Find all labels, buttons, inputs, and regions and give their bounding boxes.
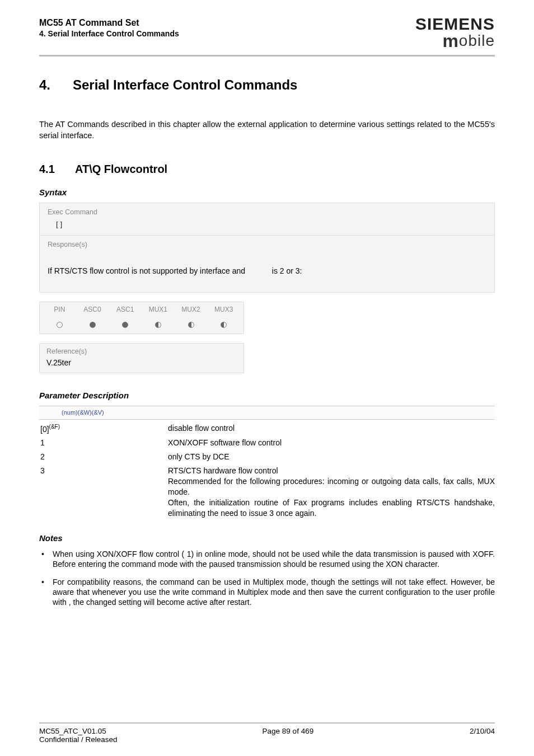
page-footer: MC55_ATC_V01.05 Page 89 of 469 2/10/04 C… bbox=[0, 722, 534, 744]
exec-command-label: Exec Command bbox=[40, 203, 494, 219]
footer-center: Page 89 of 469 bbox=[263, 727, 314, 735]
reference-box: Reference(s) V.25ter bbox=[39, 343, 244, 373]
param-val: RTS/CTS hardware flow control Recommende… bbox=[168, 466, 495, 518]
mobile-logo-rest: obile bbox=[459, 32, 495, 49]
param-row: 3 RTS/CTS hardware flow control Recommen… bbox=[39, 466, 495, 518]
mobile-logo-m: m bbox=[442, 31, 458, 51]
intro-paragraph: The AT Commands described in this chapte… bbox=[39, 119, 495, 141]
header-row: MC55 AT Command Set 4. Serial Interface … bbox=[39, 16, 495, 51]
param-key: 3 bbox=[39, 466, 168, 476]
circle-full-icon bbox=[122, 322, 128, 328]
subsection-num: 4.1 bbox=[39, 162, 75, 177]
subsection-heading: 4.1AT\Q Flowcontrol bbox=[39, 162, 495, 177]
param-val: disable flow control bbox=[168, 423, 495, 434]
circle-half-icon bbox=[155, 322, 161, 328]
pin-col-0: PIN bbox=[43, 305, 76, 314]
reference-label: Reference(s) bbox=[40, 344, 243, 358]
reference-value: V.25ter bbox=[40, 358, 243, 373]
notes-list: When using XON/XOFF flow control ( 1) in… bbox=[39, 549, 495, 608]
footer-rule bbox=[39, 722, 495, 724]
notes-label: Notes bbox=[39, 533, 495, 544]
param-row: [0](&F) disable flow control bbox=[39, 423, 495, 435]
pin-col-5: MUX3 bbox=[207, 305, 240, 314]
footer-left-2: Confidential / Released bbox=[39, 735, 495, 744]
response-label: Response(s) bbox=[40, 236, 494, 252]
pin-box: PIN ASC0 ASC1 MUX1 MUX2 MUX3 bbox=[39, 302, 244, 334]
page-header: MC55 AT Command Set 4. Serial Interface … bbox=[0, 0, 534, 57]
circle-half-icon bbox=[188, 322, 194, 328]
section-heading: 4.Serial Interface Control Commands bbox=[39, 76, 495, 94]
param-val: XON/XOFF software flow control bbox=[168, 438, 495, 448]
response-text-a: If RTS/CTS flow control is not supported… bbox=[48, 266, 247, 275]
parameter-description-label: Parameter Description bbox=[39, 390, 495, 401]
circle-full-icon bbox=[90, 322, 96, 328]
pin-col-2: ASC1 bbox=[109, 305, 142, 314]
param-key: [0](&F) bbox=[39, 423, 168, 435]
pin-col-3: MUX1 bbox=[142, 305, 175, 314]
parameter-head: (num)(&W)(&V) bbox=[39, 406, 495, 420]
syntax-label: Syntax bbox=[39, 187, 495, 198]
header-section-subtitle: 4. Serial Interface Control Commands bbox=[39, 29, 179, 38]
param-row: 1 XON/XOFF software flow control bbox=[39, 438, 495, 448]
exec-command-box: Exec Command [ ] Response(s) If RTS/CTS … bbox=[39, 203, 495, 293]
note-item: For compatibility reasons, the command c… bbox=[39, 577, 495, 608]
subsection-title: AT\Q Flowcontrol bbox=[75, 163, 167, 175]
footer-left: MC55_ATC_V01.05 bbox=[39, 727, 106, 735]
param-key: 2 bbox=[39, 452, 168, 462]
pin-head: PIN ASC0 ASC1 MUX1 MUX2 MUX3 bbox=[40, 302, 243, 317]
param-val: only CTS by DCE bbox=[168, 452, 495, 462]
note-item: When using XON/XOFF flow control ( 1) in… bbox=[39, 549, 495, 569]
exec-command-value: [ ] bbox=[40, 219, 494, 235]
pin-col-4: MUX2 bbox=[175, 305, 208, 314]
section-title: Serial Interface Control Commands bbox=[73, 77, 297, 92]
section-num: 4. bbox=[39, 76, 73, 94]
response-value: If RTS/CTS flow control is not supported… bbox=[40, 252, 494, 293]
content: 4.Serial Interface Control Commands The … bbox=[0, 57, 534, 608]
param-key: 1 bbox=[39, 438, 168, 448]
footer-right: 2/10/04 bbox=[470, 727, 495, 735]
header-left: MC55 AT Command Set 4. Serial Interface … bbox=[39, 16, 179, 38]
param-row: 2 only CTS by DCE bbox=[39, 452, 495, 462]
doc-title: MC55 AT Command Set bbox=[39, 18, 179, 28]
footer-row: MC55_ATC_V01.05 Page 89 of 469 2/10/04 bbox=[39, 727, 495, 735]
mobile-logo: mobile bbox=[415, 31, 495, 51]
circle-half-icon bbox=[221, 322, 227, 328]
pin-col-1: ASC0 bbox=[76, 305, 109, 314]
siemens-logo: SIEMENS bbox=[415, 16, 495, 32]
parameter-table: [0](&F) disable flow control 1 XON/XOFF … bbox=[39, 423, 495, 519]
brand-block: SIEMENS mobile bbox=[415, 16, 495, 51]
pin-icons bbox=[40, 317, 243, 334]
circle-empty-icon bbox=[57, 322, 63, 328]
response-text-b: is 2 or 3: bbox=[270, 266, 302, 275]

◆ Task statement:
Show, from the listing above, every line holding the word "only".

◆ Exercise output:
param-val: only CTS by DCE bbox=[168, 452, 495, 462]
param-row: 2 only CTS by DCE bbox=[39, 452, 495, 462]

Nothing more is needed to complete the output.